When you need to shop for interior or entryway doors for your home, you may not think about the type and style you choose and might simply select a standard wood door from the home improvement store. While standard doors can certainly suffice in most cases, there are areas of the home where you may want or need custom doors instead. Note how a custom door can add some style and help improve the look of your home's interior or entryway and also function better for you overall.
Does your home seem somewhat dark and dim? If so, you may want to think about how to add glass to various doors around the home to allow more light to pass through. Your entryway door can have large glass windows on the door itself and glass inserts on either side, if there's room along the entryway. Inside the home, you might install French doors with glass inserts for any room with large windows. French doors with glass inserts in them will allow light to reach other areas of the home, making it seem brighter. Use shades on the inside of the French doors that can be closed as needed for occasional privacy.

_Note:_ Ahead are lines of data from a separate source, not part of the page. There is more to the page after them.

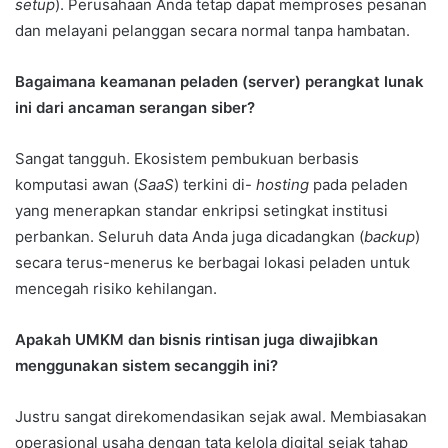
setup
). Perusahaan Anda tetap dapat memproses pesanan
dan melayani pelanggan secara normal tanpa hambatan.
Bagaimana keamanan peladen (server) perangkat lunak
ini dari ancaman serangan siber?
Sangat tangguh. Ekosistem pembukuan berbasis
komputasi awan (
SaaS
) terkini di-
hosting
pada peladen
yang menerapkan standar enkripsi setingkat institusi
perbankan. Seluruh data Anda juga dicadangkan (
backup
)
secara terus-menerus ke berbagai lokasi peladen untuk
mencegah risiko kehilangan.
Apakah UMKM dan bisnis rintisan juga diwajibkan
menggunakan sistem secanggih ini?
Justru sangat direkomendasikan sejak awal. Membiasakan
operasional usaha dengan tata kelola digital sejak tahap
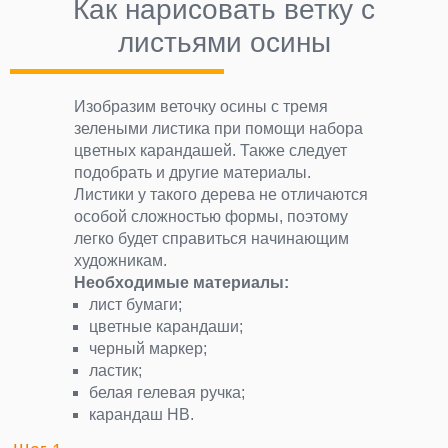
Как нарисовать ветку с
листьями осины
Изобразим веточку осины с тремя
зелеными листика при помощи набора
цветных карандашей. Также следует
подобрать и другие материалы.
Листики у такого дерева не отличаются
особой сложностью формы, поэтому
легко будет справиться начинающим
художникам.
Необходимые материалы:
лист бумаги;
цветные карандаши;
черный маркер;
ластик;
белая гелевая ручка;
карандаш НВ.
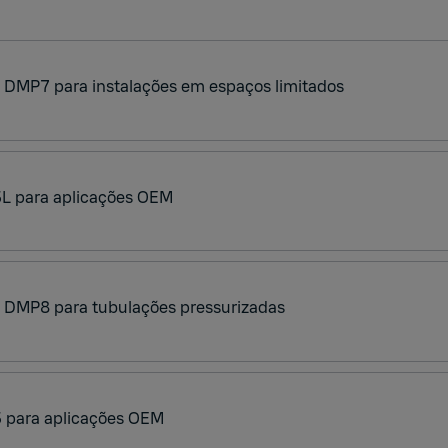
 DMP7 para instalações em espaços limitados
L para aplicações OEM
o DMP8 para tubulações pressurizadas
 para aplicações OEM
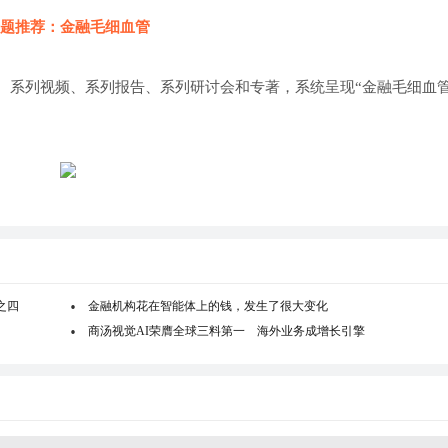
题推荐：金融毛细血管
、系列视频、系列报告、系列研讨会和专著，系统呈现“金融毛细血管
之四
金融机构花在智能体上的钱，发生了很大变化
商汤视觉AI荣膺全球三料第一 海外业务成增长引擎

If you notice a draft or some hot, stuffy air always coming from the basement or a back room, you might want to get a custom door made for that entryway. A thick door that provides lots of insulation can keep out that uncomfortable air coming from those spaces and keep your home more comfortable overall.
Clearance and size
If your home has a smaller room that doesn't offer adequate clearance for a door, you may want to have something custom made to fit that entryway specifically. A pocket door can slide into the wall, and a barn-style door slides along a track mounted to the wall rather than swinging in and out. You can also have a door made with two separate panels that swing out in the middle so that each panel is half the width of a standard door. This can make the door more proportionate to the space and a better fit overall.
You may want to think about getting a wider doorway and door if someone in the home has mobility issues; even if they're not currently in a wheelchair, a wider door may more easily accommodate such equipment when needed. A lightweight door with curved handles rather than a knob can also be a good choice for someone with arthritis or other such physical limitations.